■ DATA
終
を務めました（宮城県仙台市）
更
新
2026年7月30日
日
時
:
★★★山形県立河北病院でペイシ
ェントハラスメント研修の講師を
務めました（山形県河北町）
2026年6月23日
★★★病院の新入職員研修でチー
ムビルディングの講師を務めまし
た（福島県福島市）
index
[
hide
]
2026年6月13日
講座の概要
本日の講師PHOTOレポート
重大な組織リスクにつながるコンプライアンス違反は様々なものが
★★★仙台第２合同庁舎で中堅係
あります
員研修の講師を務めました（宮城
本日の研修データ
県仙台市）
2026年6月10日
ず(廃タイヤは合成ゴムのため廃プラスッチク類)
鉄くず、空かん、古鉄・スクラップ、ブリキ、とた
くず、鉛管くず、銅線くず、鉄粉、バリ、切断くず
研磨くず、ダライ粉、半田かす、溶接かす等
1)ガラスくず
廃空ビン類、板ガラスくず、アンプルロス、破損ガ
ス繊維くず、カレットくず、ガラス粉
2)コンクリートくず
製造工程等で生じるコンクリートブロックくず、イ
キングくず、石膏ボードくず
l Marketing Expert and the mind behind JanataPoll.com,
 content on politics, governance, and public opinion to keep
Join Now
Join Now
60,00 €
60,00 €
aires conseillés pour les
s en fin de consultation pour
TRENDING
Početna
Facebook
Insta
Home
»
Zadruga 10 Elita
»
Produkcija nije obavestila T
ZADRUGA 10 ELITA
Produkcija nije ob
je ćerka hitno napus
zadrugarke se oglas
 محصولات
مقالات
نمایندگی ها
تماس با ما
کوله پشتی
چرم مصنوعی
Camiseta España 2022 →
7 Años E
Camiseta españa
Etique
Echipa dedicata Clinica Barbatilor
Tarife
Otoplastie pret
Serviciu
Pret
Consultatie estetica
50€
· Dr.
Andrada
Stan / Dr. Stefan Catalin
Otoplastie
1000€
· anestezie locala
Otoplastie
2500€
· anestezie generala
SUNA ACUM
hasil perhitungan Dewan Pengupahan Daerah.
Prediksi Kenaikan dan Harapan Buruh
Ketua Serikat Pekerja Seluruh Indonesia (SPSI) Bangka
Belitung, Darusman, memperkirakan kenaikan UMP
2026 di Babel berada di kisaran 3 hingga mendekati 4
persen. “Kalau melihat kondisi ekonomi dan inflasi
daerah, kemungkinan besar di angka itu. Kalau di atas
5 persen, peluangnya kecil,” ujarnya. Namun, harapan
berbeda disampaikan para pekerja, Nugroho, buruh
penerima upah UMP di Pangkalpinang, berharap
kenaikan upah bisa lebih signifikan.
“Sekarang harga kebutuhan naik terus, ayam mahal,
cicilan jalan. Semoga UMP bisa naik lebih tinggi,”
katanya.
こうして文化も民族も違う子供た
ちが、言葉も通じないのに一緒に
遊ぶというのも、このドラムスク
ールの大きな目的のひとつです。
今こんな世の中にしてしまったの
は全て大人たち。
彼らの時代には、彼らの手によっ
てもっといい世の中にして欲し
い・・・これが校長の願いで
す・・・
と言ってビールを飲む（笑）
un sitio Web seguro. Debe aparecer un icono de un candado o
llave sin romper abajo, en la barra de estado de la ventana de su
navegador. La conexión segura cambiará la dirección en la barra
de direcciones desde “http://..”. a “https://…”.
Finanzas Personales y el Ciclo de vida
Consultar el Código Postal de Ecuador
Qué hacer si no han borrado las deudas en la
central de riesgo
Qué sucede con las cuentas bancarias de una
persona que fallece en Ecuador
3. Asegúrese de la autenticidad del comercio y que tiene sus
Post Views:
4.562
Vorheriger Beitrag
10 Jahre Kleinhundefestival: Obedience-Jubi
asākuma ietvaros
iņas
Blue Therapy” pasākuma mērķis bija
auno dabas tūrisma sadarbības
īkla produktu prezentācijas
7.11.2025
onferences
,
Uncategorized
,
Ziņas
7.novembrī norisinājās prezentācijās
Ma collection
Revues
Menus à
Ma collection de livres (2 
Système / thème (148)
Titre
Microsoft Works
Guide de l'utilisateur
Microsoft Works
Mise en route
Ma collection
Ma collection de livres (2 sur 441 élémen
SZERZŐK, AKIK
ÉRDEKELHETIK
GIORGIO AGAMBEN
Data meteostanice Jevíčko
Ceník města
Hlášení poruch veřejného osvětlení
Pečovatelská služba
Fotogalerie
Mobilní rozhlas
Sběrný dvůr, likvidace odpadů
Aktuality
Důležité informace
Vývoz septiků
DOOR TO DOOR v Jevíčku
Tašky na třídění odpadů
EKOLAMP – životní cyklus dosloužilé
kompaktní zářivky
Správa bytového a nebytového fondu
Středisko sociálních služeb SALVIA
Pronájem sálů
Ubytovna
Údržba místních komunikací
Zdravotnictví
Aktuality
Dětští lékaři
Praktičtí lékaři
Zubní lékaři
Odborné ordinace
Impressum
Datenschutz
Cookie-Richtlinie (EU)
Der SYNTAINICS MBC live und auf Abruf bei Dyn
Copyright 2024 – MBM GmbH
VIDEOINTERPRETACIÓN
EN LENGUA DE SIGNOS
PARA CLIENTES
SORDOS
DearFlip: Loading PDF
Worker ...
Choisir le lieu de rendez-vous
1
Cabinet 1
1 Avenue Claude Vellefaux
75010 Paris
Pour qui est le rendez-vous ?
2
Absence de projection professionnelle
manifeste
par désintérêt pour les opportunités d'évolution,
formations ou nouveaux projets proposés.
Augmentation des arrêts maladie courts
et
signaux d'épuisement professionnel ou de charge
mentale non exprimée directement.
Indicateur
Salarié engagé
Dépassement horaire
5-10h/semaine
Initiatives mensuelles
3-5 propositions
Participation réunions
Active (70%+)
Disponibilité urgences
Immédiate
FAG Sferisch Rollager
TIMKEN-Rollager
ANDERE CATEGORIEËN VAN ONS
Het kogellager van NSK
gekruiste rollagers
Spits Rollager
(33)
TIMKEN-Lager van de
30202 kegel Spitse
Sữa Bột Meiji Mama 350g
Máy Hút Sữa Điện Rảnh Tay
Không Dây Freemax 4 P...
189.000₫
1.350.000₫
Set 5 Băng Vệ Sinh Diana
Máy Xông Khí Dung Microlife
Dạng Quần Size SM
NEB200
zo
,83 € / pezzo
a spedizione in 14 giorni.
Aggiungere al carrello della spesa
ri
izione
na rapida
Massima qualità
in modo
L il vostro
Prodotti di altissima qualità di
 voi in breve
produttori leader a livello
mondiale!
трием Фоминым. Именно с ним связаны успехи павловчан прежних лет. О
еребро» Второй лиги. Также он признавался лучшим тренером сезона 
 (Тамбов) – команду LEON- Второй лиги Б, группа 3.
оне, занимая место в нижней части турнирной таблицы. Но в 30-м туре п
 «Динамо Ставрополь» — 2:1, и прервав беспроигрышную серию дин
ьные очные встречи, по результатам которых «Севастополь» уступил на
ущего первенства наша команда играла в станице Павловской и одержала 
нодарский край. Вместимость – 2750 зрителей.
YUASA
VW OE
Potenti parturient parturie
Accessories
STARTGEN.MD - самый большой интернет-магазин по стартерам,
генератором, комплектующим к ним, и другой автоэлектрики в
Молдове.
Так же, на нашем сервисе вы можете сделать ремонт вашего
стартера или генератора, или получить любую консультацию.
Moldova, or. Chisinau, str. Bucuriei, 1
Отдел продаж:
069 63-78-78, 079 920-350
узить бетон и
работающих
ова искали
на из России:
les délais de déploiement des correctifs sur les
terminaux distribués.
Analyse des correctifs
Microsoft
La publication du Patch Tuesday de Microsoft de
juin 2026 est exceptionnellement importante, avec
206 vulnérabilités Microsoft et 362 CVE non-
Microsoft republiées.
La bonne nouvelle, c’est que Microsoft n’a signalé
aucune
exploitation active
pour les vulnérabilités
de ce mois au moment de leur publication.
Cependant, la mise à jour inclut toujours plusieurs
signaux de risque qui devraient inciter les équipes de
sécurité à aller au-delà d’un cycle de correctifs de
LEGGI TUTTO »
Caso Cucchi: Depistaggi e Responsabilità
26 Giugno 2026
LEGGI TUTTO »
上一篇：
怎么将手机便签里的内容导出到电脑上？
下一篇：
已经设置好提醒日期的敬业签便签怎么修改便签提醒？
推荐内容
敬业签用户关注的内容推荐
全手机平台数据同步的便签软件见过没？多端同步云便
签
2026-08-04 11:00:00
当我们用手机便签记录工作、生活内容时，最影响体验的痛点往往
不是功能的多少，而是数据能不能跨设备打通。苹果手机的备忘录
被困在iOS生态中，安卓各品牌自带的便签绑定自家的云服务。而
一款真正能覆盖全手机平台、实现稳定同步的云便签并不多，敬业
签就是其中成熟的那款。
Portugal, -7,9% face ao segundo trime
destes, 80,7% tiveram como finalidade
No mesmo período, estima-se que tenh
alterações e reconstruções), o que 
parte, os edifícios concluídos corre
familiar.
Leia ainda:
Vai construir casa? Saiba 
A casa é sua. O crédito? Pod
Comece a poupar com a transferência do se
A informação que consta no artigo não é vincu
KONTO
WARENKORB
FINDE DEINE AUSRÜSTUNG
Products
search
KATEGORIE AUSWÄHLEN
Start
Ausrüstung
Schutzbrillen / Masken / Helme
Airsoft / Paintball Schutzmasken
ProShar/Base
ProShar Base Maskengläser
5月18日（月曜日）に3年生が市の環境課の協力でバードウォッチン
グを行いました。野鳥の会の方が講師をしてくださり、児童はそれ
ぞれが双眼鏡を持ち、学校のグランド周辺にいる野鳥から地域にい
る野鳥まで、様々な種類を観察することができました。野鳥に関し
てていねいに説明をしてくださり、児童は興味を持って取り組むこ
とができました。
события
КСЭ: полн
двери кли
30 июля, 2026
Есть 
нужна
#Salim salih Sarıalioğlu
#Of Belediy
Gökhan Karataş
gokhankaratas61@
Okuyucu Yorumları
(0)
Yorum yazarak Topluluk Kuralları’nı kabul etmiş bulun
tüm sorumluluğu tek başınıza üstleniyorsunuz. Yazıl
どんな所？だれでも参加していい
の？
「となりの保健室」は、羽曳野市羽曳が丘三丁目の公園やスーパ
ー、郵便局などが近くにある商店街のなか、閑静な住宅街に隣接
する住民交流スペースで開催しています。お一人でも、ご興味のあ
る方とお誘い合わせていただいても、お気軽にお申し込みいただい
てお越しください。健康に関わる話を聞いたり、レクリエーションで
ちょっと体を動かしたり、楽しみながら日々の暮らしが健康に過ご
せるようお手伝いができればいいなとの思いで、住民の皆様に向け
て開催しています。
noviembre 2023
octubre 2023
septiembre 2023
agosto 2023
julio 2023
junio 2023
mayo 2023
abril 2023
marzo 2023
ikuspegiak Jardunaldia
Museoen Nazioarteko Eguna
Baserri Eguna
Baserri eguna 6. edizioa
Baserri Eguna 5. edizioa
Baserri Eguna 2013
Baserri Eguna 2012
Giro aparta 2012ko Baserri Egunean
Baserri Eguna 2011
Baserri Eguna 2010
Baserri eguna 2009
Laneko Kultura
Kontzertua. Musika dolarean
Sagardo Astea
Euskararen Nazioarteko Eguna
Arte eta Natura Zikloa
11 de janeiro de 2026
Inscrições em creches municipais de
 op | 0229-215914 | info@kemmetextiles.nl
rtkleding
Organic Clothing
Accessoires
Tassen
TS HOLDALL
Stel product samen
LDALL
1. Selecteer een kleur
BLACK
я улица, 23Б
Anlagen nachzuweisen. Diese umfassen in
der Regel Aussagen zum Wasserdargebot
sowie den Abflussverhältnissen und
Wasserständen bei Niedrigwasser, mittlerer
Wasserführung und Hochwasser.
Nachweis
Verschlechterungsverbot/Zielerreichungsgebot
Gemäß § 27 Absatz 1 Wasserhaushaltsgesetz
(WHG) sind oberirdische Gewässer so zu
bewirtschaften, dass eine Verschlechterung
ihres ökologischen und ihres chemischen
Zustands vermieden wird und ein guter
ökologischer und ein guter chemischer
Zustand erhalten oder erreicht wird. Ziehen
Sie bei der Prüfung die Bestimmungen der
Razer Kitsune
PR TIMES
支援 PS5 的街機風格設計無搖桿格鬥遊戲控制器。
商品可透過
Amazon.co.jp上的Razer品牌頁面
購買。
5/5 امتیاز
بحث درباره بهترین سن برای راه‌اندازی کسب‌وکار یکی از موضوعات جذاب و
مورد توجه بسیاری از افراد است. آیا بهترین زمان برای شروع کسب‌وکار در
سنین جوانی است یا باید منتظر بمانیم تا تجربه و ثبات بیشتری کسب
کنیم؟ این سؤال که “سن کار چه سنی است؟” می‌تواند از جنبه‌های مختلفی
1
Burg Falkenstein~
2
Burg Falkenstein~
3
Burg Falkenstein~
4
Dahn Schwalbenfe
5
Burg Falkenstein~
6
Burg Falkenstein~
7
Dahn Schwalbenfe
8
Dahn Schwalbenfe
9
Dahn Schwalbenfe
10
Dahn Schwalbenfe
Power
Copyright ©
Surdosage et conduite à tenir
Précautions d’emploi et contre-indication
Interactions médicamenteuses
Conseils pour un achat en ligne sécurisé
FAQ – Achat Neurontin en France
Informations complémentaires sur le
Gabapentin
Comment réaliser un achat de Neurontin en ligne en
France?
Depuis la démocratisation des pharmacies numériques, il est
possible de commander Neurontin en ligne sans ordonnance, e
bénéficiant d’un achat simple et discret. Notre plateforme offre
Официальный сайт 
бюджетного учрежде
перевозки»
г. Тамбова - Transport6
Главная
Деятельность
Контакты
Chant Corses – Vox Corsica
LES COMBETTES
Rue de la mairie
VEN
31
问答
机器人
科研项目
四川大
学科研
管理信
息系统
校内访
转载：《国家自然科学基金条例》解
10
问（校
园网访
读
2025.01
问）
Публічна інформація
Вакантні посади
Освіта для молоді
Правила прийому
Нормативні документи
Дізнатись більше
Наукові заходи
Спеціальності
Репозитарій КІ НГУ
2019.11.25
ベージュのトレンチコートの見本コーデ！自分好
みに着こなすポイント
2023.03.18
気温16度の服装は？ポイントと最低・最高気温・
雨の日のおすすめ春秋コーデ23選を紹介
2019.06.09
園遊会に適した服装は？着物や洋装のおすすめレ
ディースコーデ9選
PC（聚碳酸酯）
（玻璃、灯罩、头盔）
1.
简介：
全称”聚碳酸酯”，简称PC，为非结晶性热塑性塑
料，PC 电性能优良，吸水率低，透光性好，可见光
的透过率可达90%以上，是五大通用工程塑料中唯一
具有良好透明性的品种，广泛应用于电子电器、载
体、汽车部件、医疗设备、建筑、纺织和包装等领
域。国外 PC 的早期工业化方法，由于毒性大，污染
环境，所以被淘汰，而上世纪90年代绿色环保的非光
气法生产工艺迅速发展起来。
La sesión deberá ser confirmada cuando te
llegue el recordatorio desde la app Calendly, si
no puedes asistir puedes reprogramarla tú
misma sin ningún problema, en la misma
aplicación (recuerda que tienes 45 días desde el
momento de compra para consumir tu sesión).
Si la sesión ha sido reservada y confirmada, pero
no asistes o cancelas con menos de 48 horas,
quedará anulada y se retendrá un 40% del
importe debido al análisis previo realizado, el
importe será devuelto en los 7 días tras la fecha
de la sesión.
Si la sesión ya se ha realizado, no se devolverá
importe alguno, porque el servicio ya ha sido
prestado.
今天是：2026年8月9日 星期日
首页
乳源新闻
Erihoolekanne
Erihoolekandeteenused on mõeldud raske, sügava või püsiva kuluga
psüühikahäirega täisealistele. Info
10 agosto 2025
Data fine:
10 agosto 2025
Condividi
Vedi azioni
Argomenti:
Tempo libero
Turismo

■ WHAT THE TASK ASKS
For every line of the material above that contains the word "anestezie", show the line.

■ PROBLEM SOLUTION
· anestezie locala
· anestezie generala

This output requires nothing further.